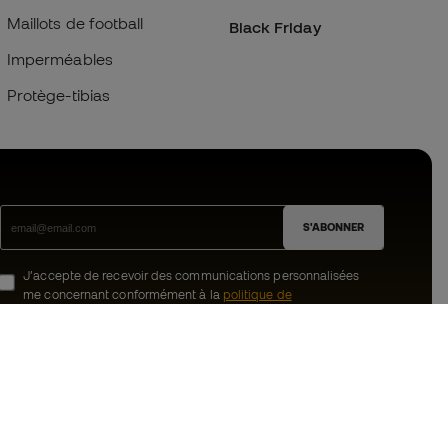
Maillots de football
Black Friday
Imperméables
Protège-tibias
S'ABONNER
J’accepte de recevoir des communications personnalisées
me concernant conformément à la
politique de
confidentialité
de Sports Emotion.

###

Give back the line containing "me concernant conformément à la" and all the lines after it through the end of the records, unchanged.

me concernant conformément à la
politique de
confidentialité
de Sports Emotion.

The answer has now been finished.